WHAT THE TASK REQUIRES> Filter these records by the string "from", copying each line that holds it.

DATA TO USE>
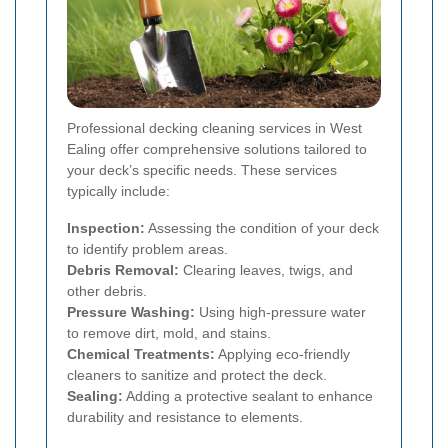
Professional decking cleaning services in West
Ealing offer comprehensive solutions tailored to
your deck’s specific needs. These services
typically include:
Inspection:
Assessing the condition of your deck
to identify problem areas.
Debris Removal:
Clearing leaves, twigs, and
other debris.
Pressure Washing:
Using high-pressure water
to remove dirt, mold, and stains.
Chemical Treatments:
Applying eco-friendly
cleaners to sanitize and protect the deck.
Sealing:
Adding a protective sealant to enhance
durability and resistance to elements.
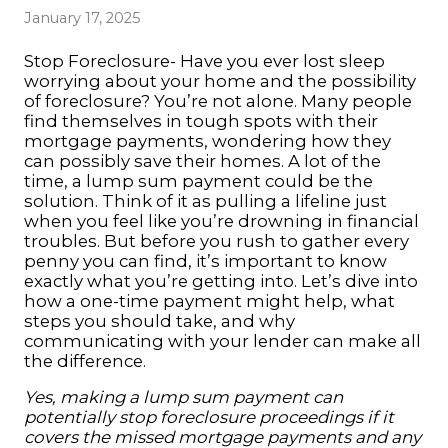
January 17, 2025
Stop Foreclosure- Have you ever lost sleep
worrying about your home and the possibility
of foreclosure? You’re not alone. Many people
find themselves in tough spots with their
mortgage payments, wondering how they
can possibly save their homes. A lot of the
time, a lump sum payment could be the
solution. Think of it as pulling a lifeline just
when you feel like you’re drowning in financial
troubles. But before you rush to gather every
penny you can find, it’s important to know
exactly what you’re getting into. Let’s dive into
how a one-time payment might help, what
steps you should take, and why
communicating with your lender can make all
the difference.
Yes, making a lump sum payment can
potentially
stop foreclosure
proceedings if it
covers the missed mortgage payments and any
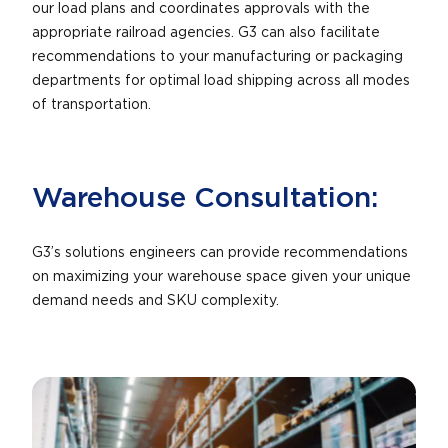
our load plans and coordinates approvals with the
appropriate railroad agencies. G3 can also facilitate
recommendations to your manufacturing or packaging
departments for optimal load shipping across all modes
of transportation.
Warehouse Consultation:
G3’s solutions engineers can provide recommendations
on maximizing your warehouse space given your unique
demand needs and SKU complexity.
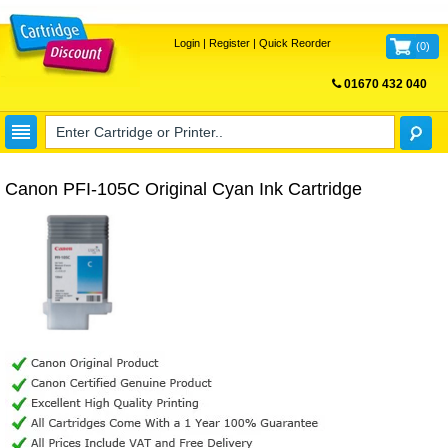
Login
|
Register
|
Quick Reorder
(
0
)
01670 432 040
FREE UK DELIVERY
Canon PFI-105C Original Cyan Ink Cartridge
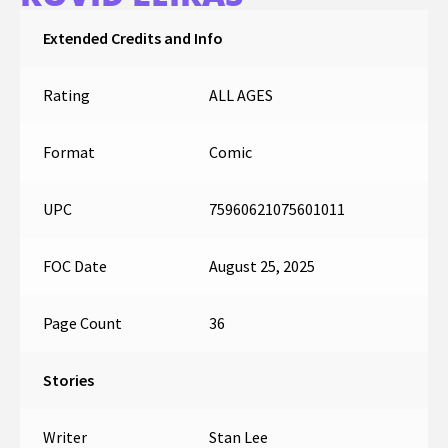
Extended Credits and Info
Rating
ALL AGES
Format
Comic
UPC
75960621075601011
FOC Date
August 25, 2025
Page Count
36
Stories
Writer
Stan Lee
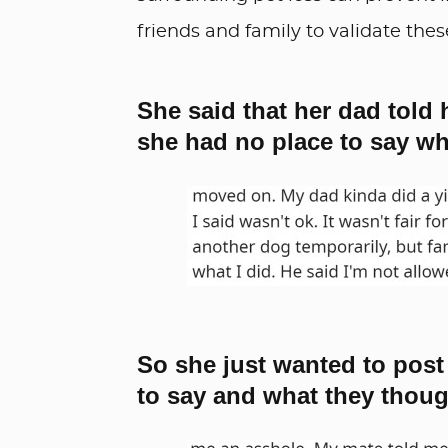
friends and family to validate thes
She said that her dad told 
she had no place to say wh
So she just wanted to post
to say and what they thoug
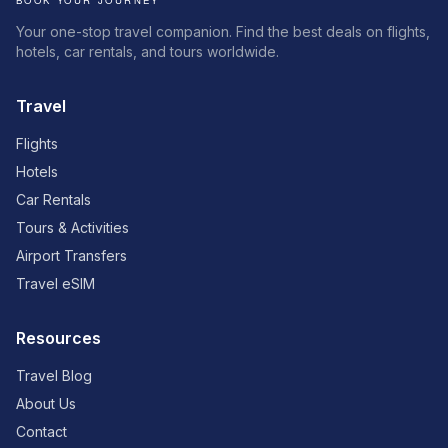
Your one-stop travel companion. Find the best deals on flights,
hotels, car rentals, and tours worldwide.
Travel
Flights
Hotels
Car Rentals
Tours & Activities
Airport Transfers
Travel eSIM
Resources
Travel Blog
About Us
Contact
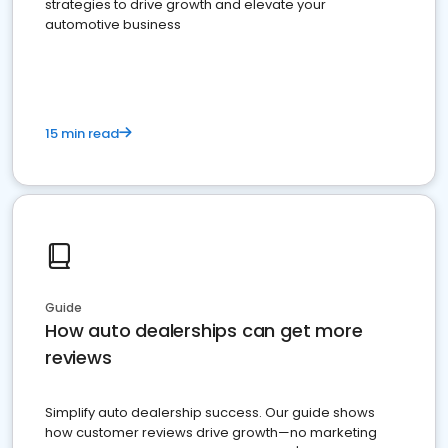
strategies to drive growth and elevate your
automotive business
15 min read
Guide
How auto dealerships can get more
reviews
Simplify auto dealership success. Our guide shows
how customer reviews drive growth—no marketing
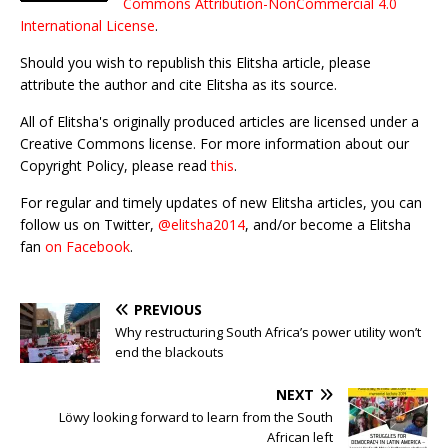
Commons Attribution-NonCommercial 4.0
International License
.
Should you wish to republish this Elitsha article, please
attribute the author and cite Elitsha as its source.
All of Elitsha's originally produced articles are licensed under a
Creative Commons license. For more information about our
Copyright Policy, please read
this
.
For regular and timely updates of new Elitsha articles, you can
follow us on Twitter,
@elitsha2014
, and/or become a Elitsha
fan
on Facebook
.
PREVIOUS
Why restructuring South Africa’s power utility won’t
end the blackouts
NEXT
Löwy looking forward to learn from the South
African left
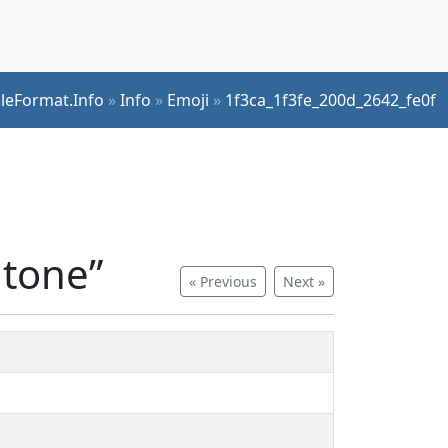
ileFormat.Info
»
Info
»
Emoji
»
1f3ca_1f3fe_200d_2642_fe0f
 tone”
« Previous
Next »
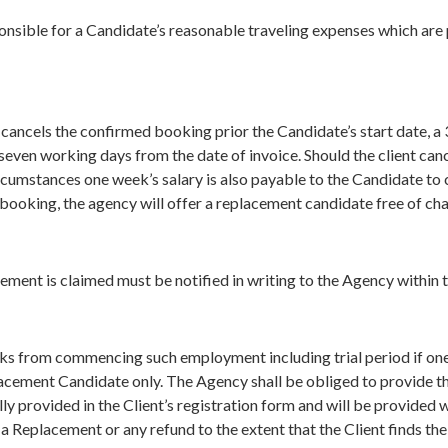
sponsible for a Candidate’s reasonable traveling expenses which ar
cancels the confirmed booking prior the Candidate’s start date, a 
seven working days from the date of invoice. Should the client ca
rcumstances one week’s salary is also payable to the Candidate to 
booking, the agency will offer a replacement candidate free of ch
ement is claimed must be notified in writing to the Agency within 
ks from commencing such employment including trial period if one
placement Candidate only. The Agency shall be obliged to provide th
ly provided in the Client’s registration form and will be provided w
r a Replacement or any refund to the extent that the Client finds t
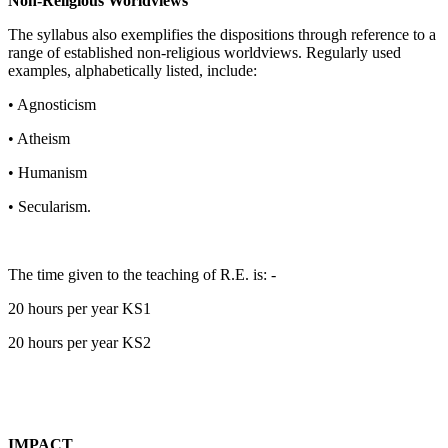
Non-Religious Worldviews
The syllabus also exemplifies the dispositions through reference to a
range of established non-religious worldviews. Regularly used
examples, alphabetically listed, include:
• Agnosticism
• Atheism
• Humanism
• Secularism.
The time given to the teaching of R.E. is: -
20 hours per year KS1
20 hours per year KS2
IMPACT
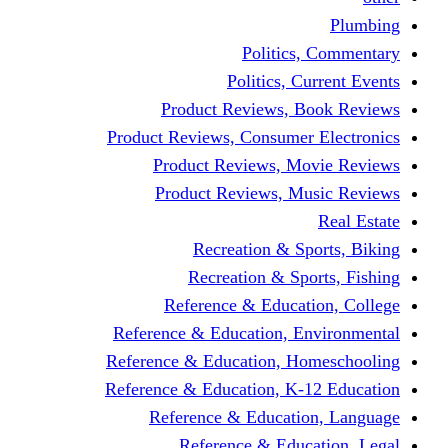
Politics,
Politics, Cu
Product Reviews, Bo
Product Reviews, Consumer 
Product Reviews, Mov
Product Reviews, Mus
Recreation & Spo
Recreation & Spor
Reference & Educati
Reference & Education, En
Reference & Education, Hom
Reference & Education, K-1
Reference & Educatio
Reference & Educa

EXERCISE OUTPUT>
Löwy looking forward to learn from the South
seven working days from the date of invoice. Should the client ca
ks from commencing such employment including trial period if one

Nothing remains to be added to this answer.